The firm suffered further pre-tax losses, including exceptional costs, of £22m in the six months to December 2010 on turnover slumped 27% to £84m.
Before exceptional costs WYG scraped in with a trading profit of £100,000.
WYG said it was in talks with its lenders to explore the options available to address long term funding requirements and would finalise a deal before 30 June 2011.
The consultant stressed it remained compliant with existing covenants and continued to forecast that its future borrowing requirements will be within the level of its overall banking facilities.
Paul Hamer, chief executive officer, said that the restructuring of the business, which saw 400 jobs axed in the last six months, was close to being completed.
He added that future growth would be delivered from plans to develop overseas work.
“After nearly two years of major restructuring, we now have an appropriate operational and support structure.
“The latter stages of this restructuring have been undertaken against a backdrop of profoundly difficult and uncertain market conditions in the UK, particularly in the public sector, and significant volumes of work have been cancelled, reduced or deferred.”
Following a full business review, the value of goodwill carried on the balance sheet was reduced by £12.1m.
The group incurred exceptional costs of £2.7m to cover redundancies and £3.1m in office closures.
He added: “The overseas markets in which we operate have remained relatively resilient.

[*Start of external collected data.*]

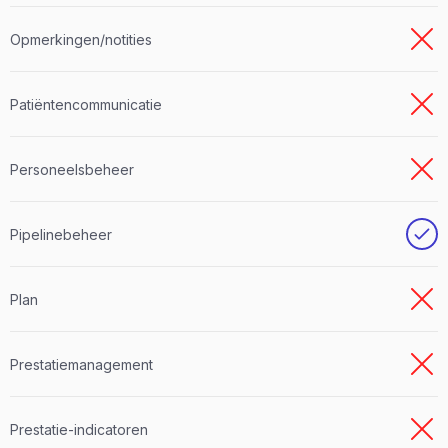
Opmerkingen/notities
Patiëntencommunicatie
Personeelsbeheer
Pipelinebeheer
Plan
Prestatiemanagement
Prestatie-indicatoren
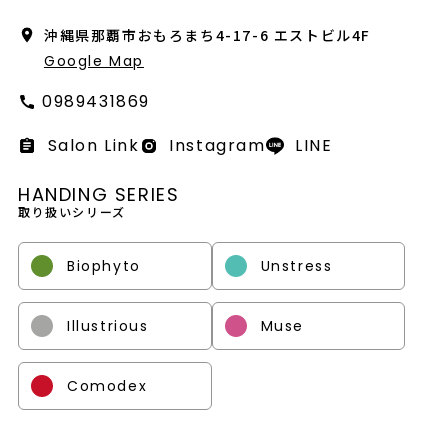
会社概要
沖縄県那覇市おもろまち4-17-6 エストビル4F
採用情報
Google Map
0989431869
製品導入について
Salon Link
Instagram
LINE
お問い合わせ
HANDING SERIES
プライバシーポリシー
取り扱いシリーズ
Biophyto
Unstress
Illustrious
Muse
Comodex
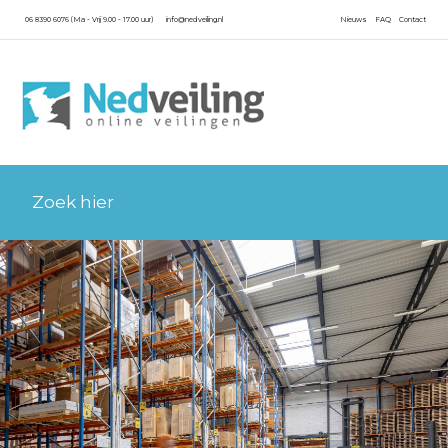
06 8390 6076 (Ma - Vrij 9.00 - 17.00 uur)
info@nedveiling.nl
Nieuws
FAQ
Contact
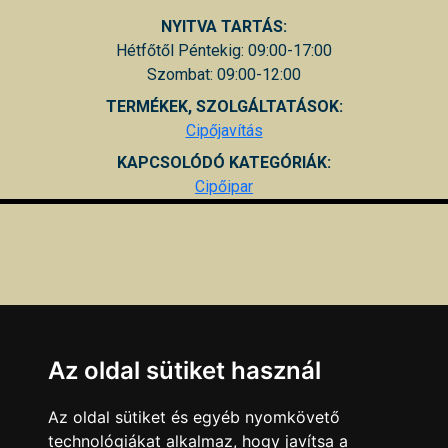
NYITVA TARTÁS:
Hétfőtől Péntekig: 09:00-17:00
Szombat: 09:00-12:00
TERMÉKEK, SZOLGÁLTATÁSOK:
Cipőjavítás
KAPCSOLÓDÓ KATEGÓRIÁK:
Cipőipar
Az oldal sütiket használ
Az oldal sütiket és egyéb nyomkövető
technológiákat alkalmaz, hogy javítsa a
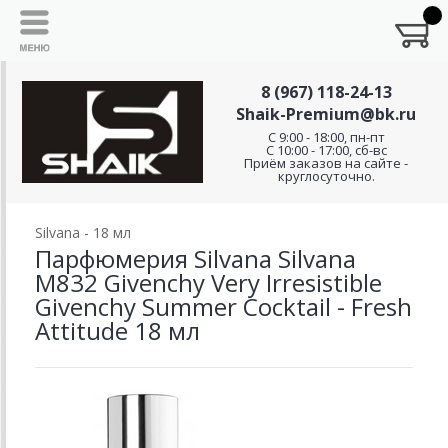
8 (967) 118-24-13
Shaik-Premium@bk.ru
C 9:00 - 18:00, пн-пт
С 10:00 - 17:00, сб-вс
Приём заказов на сайте -
круглосуточно.
Silvana - 18 мл
Парфюмерия Silvana Silvana
M832 Givenchy Very Irresistible
Givenchy Summer Cocktail - Fresh
Attitude 18 мл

“Following the restructuring, we have a more efficient globally organised business that is well placed to benefit from the opportunities in international markets.
“Our focus is now on growing our global revenues through key relationships and strategic partners.
“As part of this we are looking at options that may allow us to create a positive growth environment with focused investment in employee retention, key recruitment and non-organic expansion”, he added.
“Significant market challenges remain and we will continue to drive further efficiencies across the Group.”
The specialist consultancy, which employs around 1,800 people in over 40 countries, has also restructured into four key market segments, creating a more efficient global business that is better positioned to exploit international opportunities.
Part of WYG’s three-part strategy is to grow its international footprint and during the six months to 31 December 2010 it opened local entities in Syria, Croatia, Bosnia and South Africa, and its international order book increased by £12.6m to £89.2m.
Trading by new divisions
Buildings & Critical Infrastructure achieved revenue of £32.5m (2009: £53.2m) with an operating loss before exceptional and other items of £1.2m (2009: £0.5m profit).
Transport Solutions generated revenue of £8.0m (2009: £8.5m) with an operating profit before exceptional and other items of £0.9m (2009: £0.8m).
Energy, Sustainability & Environment contributed revenue of £12.1m (2009: £15.2m) with an operating loss before exceptional and other items of £1.4m (2009: £1.0m loss).
Risk & Assurance Services achieved revenue of £31.1m (2009: £38.3m) with an operating profit before exceptional and other items of £1.7m (2009: £3.3m).